▶ **What needs to be done**
Exact copy, pictures excluded: please retype the lines from the start of the material through the line containing "ould always", both ends included, and nothing more.

▶ **Data shown**

BEGIN

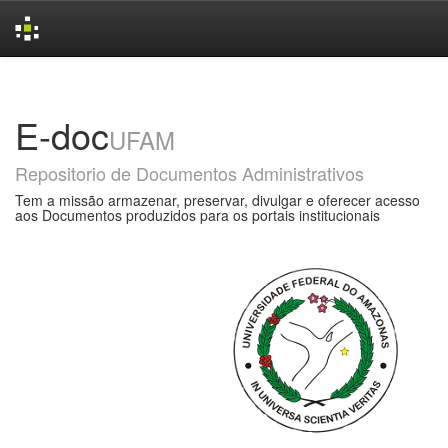
Skip
navigation
E-doc
UFAM
Repositorio de Documentos Administrativos
Tem a missão armazenar, preservar, divulgar e oferecer acesso
aos Documentos produzidos para os portais institucionais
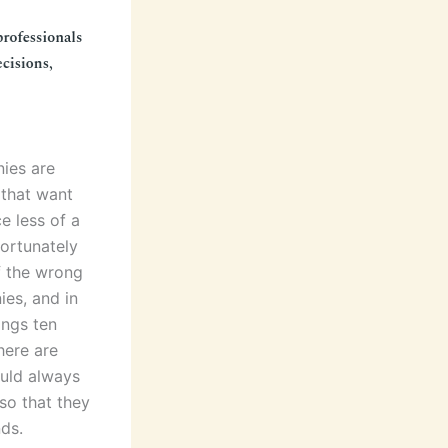
ies are
 that want
e less of a
fortunately
f the wrong
es, and in
ings ten
here are
ould always
so that they
nds.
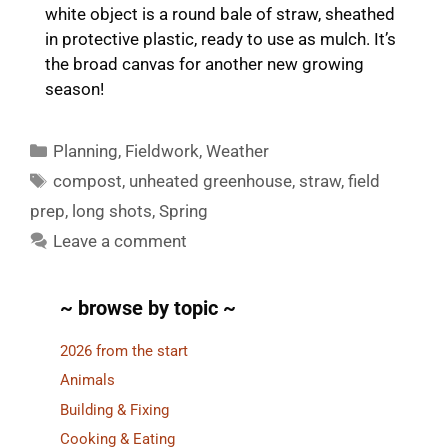
white object is a round bale of straw, sheathed
in protective plastic, ready to use as mulch. It’s
the broad canvas for another new growing
season!
Categories
Planning
,
Fieldwork
,
Weather
Tags
compost
,
unheated greenhouse
,
straw
,
field
prep
,
long shots
,
Spring
Leave a comment
~ browse by topic ~
2026 from the start
Animals
Building & Fixing
Cooking & Eating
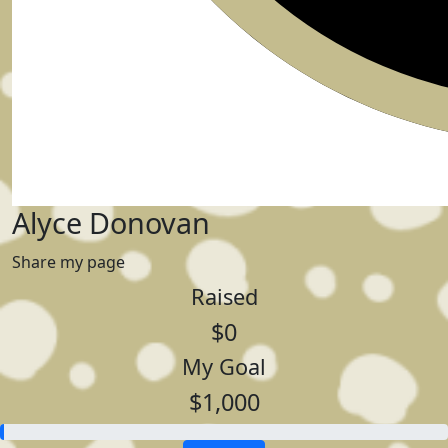
Alyce Donovan
Share my page
Raised
$0
My Goal
$1,000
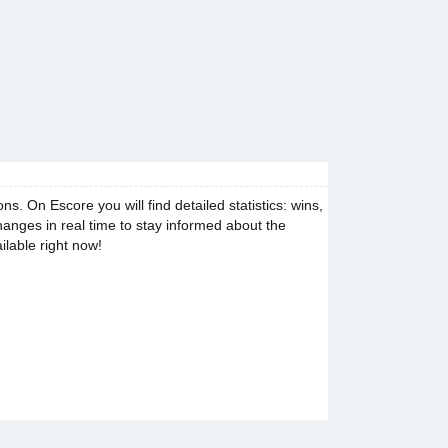
 On Escore you will find detailed statistics: wins,
changes in real time to stay informed about the
ilable right now!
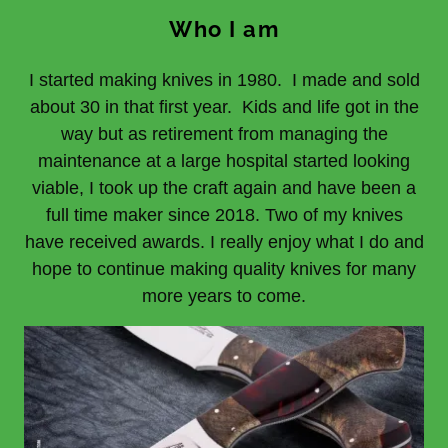
Who I am
I started making knives in 1980. I made and sold
about 30 in that first year. Kids and life got in the
way but as retirement from managing the
maintenance at a large hospital started looking
viable, I took up the craft again and have been a
full time maker since 2018. Two of my knives
have received awards. I really enjoy what I do and
hope to continue making quality knives for many
more years to come.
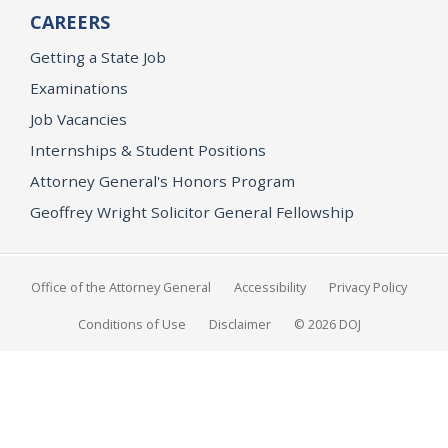
CAREERS
Getting a State Job
Examinations
Job Vacancies
Internships & Student Positions
Attorney General's Honors Program
Geoffrey Wright Solicitor General Fellowship
Office of the Attorney General
Accessibility
Privacy Policy
Conditions of Use
Disclaimer
© 2026 DOJ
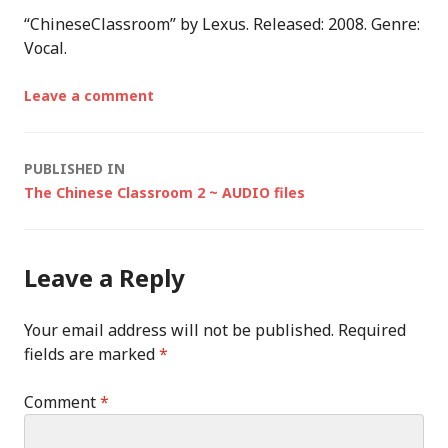
“ChineseClassroom” by Lexus. Released: 2008. Genre:
Vocal.
Leave a comment
Post
PUBLISHED IN
The Chinese Classroom 2 ~ AUDIO files
navigation
Leave a Reply
Your email address will not be published.
Required
fields are marked
*
Comment
*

END

▶ **Result**
Skip
navigation
E-doc
UFAM
Repositorio de Documentos Administrativos
Tem a missão armazenar, preservar, divulgar e oferecer acesso
aos Documentos produzidos para os portais institucionais
ies are
 that want
e less of a
fortunately
f the wrong
es, and in
ings ten
here are
ould always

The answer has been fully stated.